→ **Problem to work on**
Anywhere the string "tratado" shows up in the listing below, copy the line it is in.

→ **Records for this task**
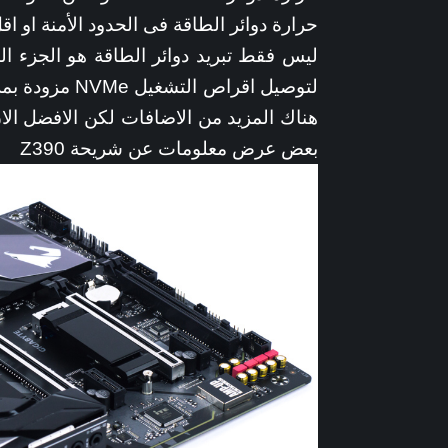
حرارة دوائر الطاقة فى الحدود الأمنة او اق
لتوصيل اقراص 
هناك المزيد من الاضافات لكن الافضل الا
بعض عرض معلومات عن شريحة Z390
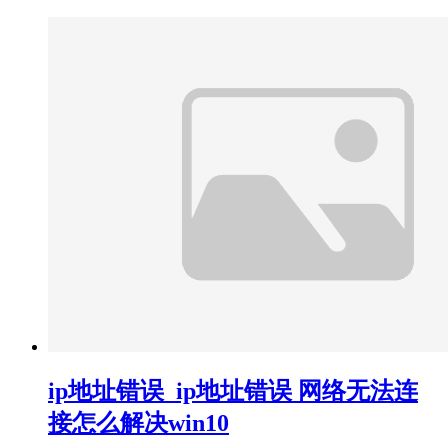
ip地址错误_ip地址错误 网络无法连
接怎么解决win10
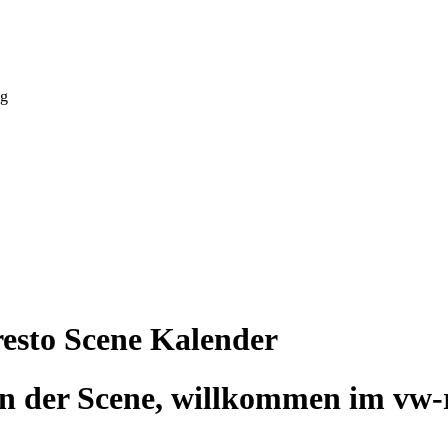
ng
resto Scene Kalender
 der Scene, willkommen im vw-r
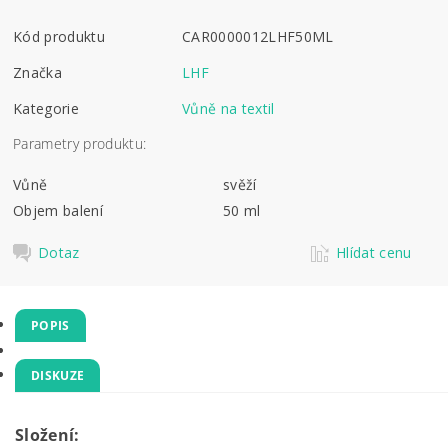
Kód produktu
CAR0000012LHF50ML
Značka
LHF
Kategorie
Vůně na textil
Parametry produktu:
Vůně
svěží
Objem balení
50 ml
Dotaz
Hlídat cenu
POPIS
DISKUZE
Složení:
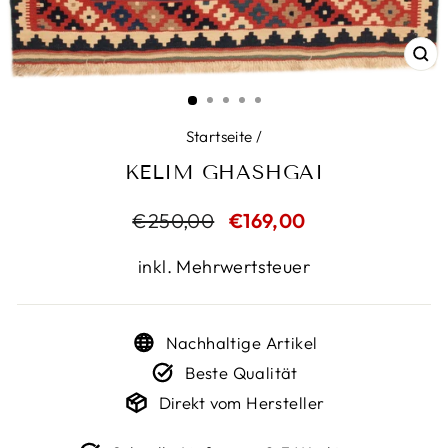
SC
ES
Startseite
/
KELIM GHASHGAI
Normaler
€250,00
Sonderpreis
€169,00
Preis
inkl. Mehrwertsteuer
Nachhaltige Artikel
Beste Qualität
Direkt vom Hersteller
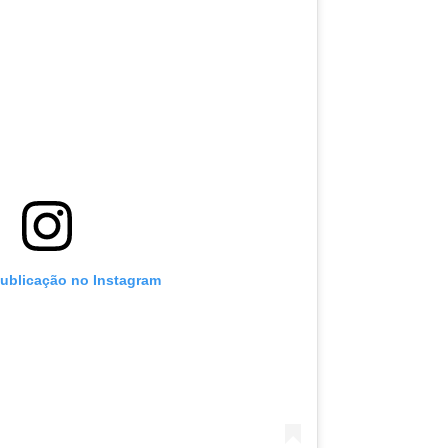
publicação no Instagram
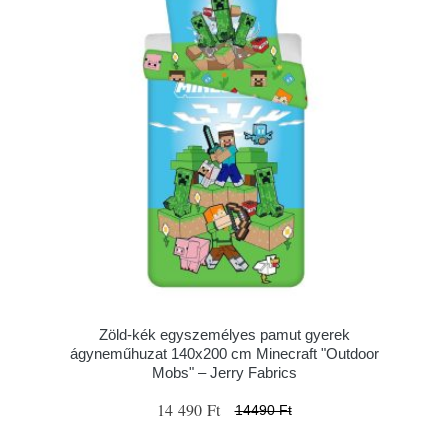
Zöld-kék egyszemélyes pamut gyerek
ágyneműhuzat 140x200 cm Minecraft "Outdoor
Mobs" – Jerry Fabrics
14 490 Ft
14490 Ft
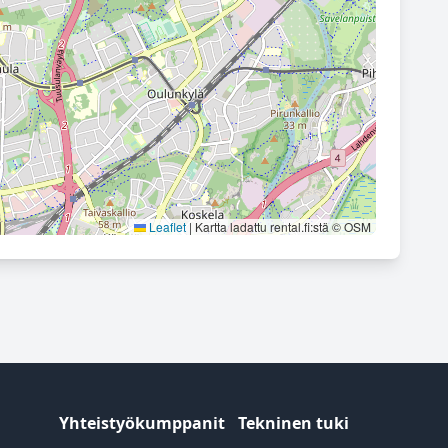
Leaflet
|
Kartta ladattu rental.fi:stä © OSM
Yhteistyökumppanit
Tekninen tuki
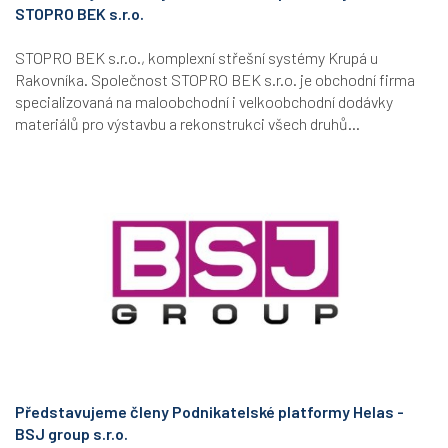
STOPRO BEK s.r.o.
STOPRO BEK s.r.o., komplexní střešní systémy Krupá u
Rakovníka. Společnost STOPRO BEK s.r.o. je obchodní firma
specializovaná na maloobchodní i velkoobchodní dodávky
materiálů pro výstavbu a rekonstrukci všech druhů...
Představujeme členy Podnikatelské platformy Helas -
BSJ group s.r.o.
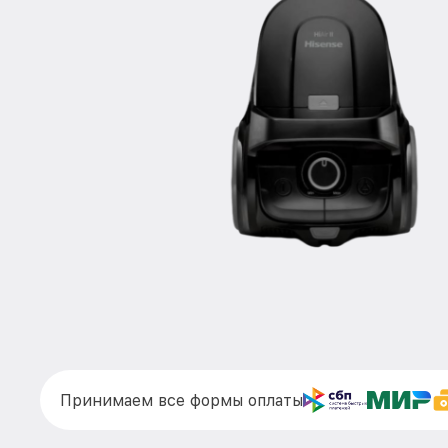
Принимаем все формы оплаты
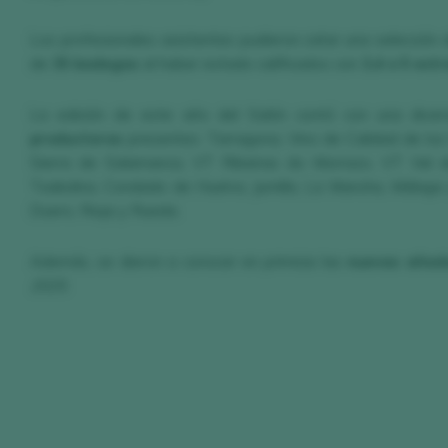
Los profesionales asistentes pudieron catar una selección
de
35 bodegas
al haber estado calificados con
3,4 o 5 estr
La edición de este año del Salón contó con una divers
productoras
presentes: Tarragona, Vino de Calidad de los
Sierra de Salamanca, VT Ribeiras do Morrazo, VT Val do
Txakolina, Condado de Huelva, Jumilla, La Mancha, Málaga 
Duero, Rioja y Rueda.
Además, se dieron a conocer en primicia las
nuevas añad
2025
.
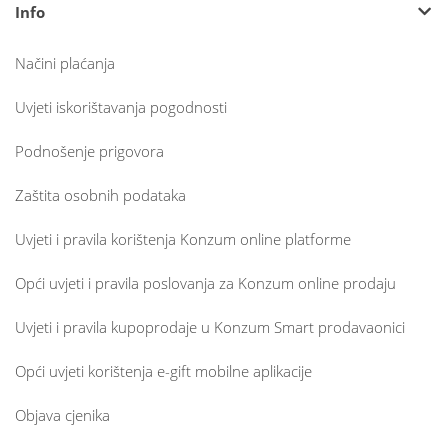
Info
Načini plaćanja
Uvjeti iskorištavanja pogodnosti
Podnošenje prigovora
Zaštita osobnih podataka
Uvjeti i pravila korištenja Konzum online platforme
Opći uvjeti i pravila poslovanja za Konzum online prodaju
Uvjeti i pravila kupoprodaje u Konzum Smart prodavaonici
Opći uvjeti korištenja e-gift mobilne aplikacije
Objava cjenika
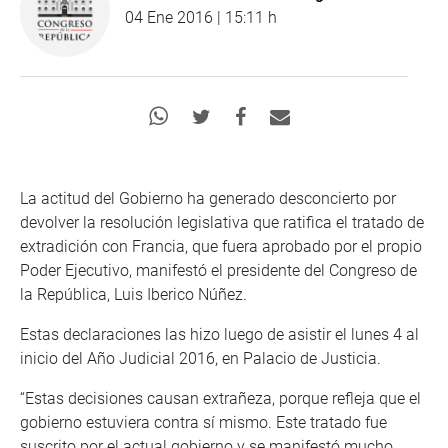
04 Ene 2016 | 15:11 h
La actitud del Gobierno ha generado desconcierto por
devolver la resolución legislativa que ratifica el tratado de
extradición con Francia, que fuera aprobado por el propio
Poder Ejecutivo, manifestó el presidente del Congreso de
la República, Luis Iberico Núñez.
Estas declaraciones las hizo luego de asistir el lunes 4 al
inicio del Año Judicial 2016, en Palacio de Justicia.
“Estas decisiones causan extrañeza, porque refleja que el
gobierno estuviera contra sí mismo. Este tratado fue
suscrito por el actual gobierno y se manifestó mucho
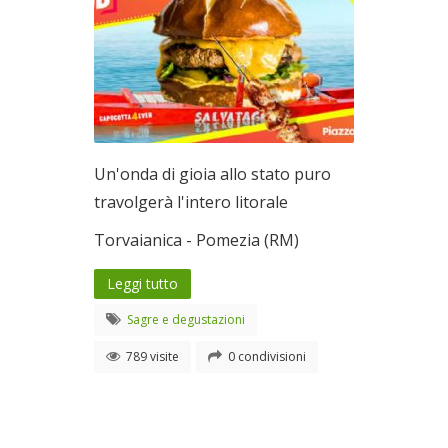
Un'onda di gioia allo stato puro
travolgerà l'intero litorale
Torvaianica - Pomezia (RM)
Leggi tutto
Sagre e degustazioni
789 visite
0 condivisioni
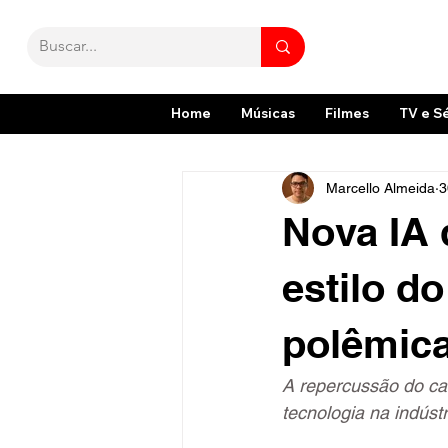
Home
Músicas
Filmes
TV e S
Marcello Almeida
3
Nova IA
estilo d
polêmica
A repercussão do cas
tecnologia na indústr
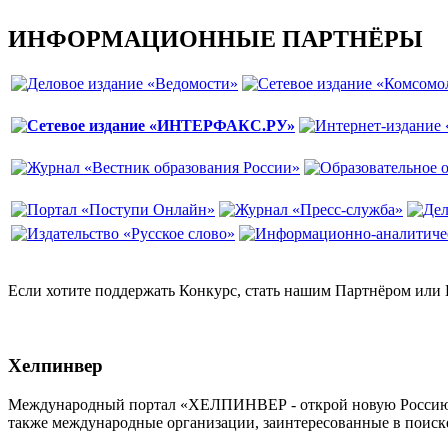
ИНФОРМАЦИОННЫЕ ПАРТНЁРЫ
Если хотите поддержать Конкурс, стать нашим Партнёром ил
Хелпинвер
Международный портал «ХЕЛПИНВЕР - открой новую Россию!» -
также международные организации, заинтересованные в поиск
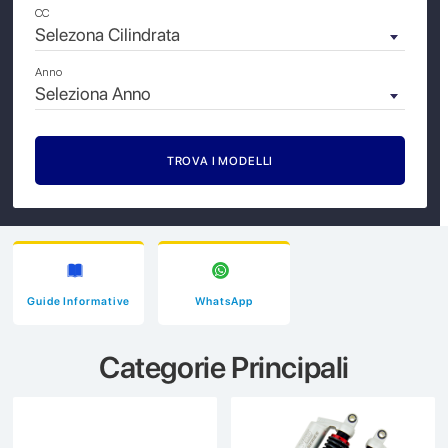
CC
Selezona Cilindrata
Anno
Seleziona Anno
Guide Informative
WhatsApp
Categorie Principali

→ **Answer for this exercise**
devolver la resolución legislativa que ratifica el tratado de
gobierno estuviera contra sí mismo. Este tratado fue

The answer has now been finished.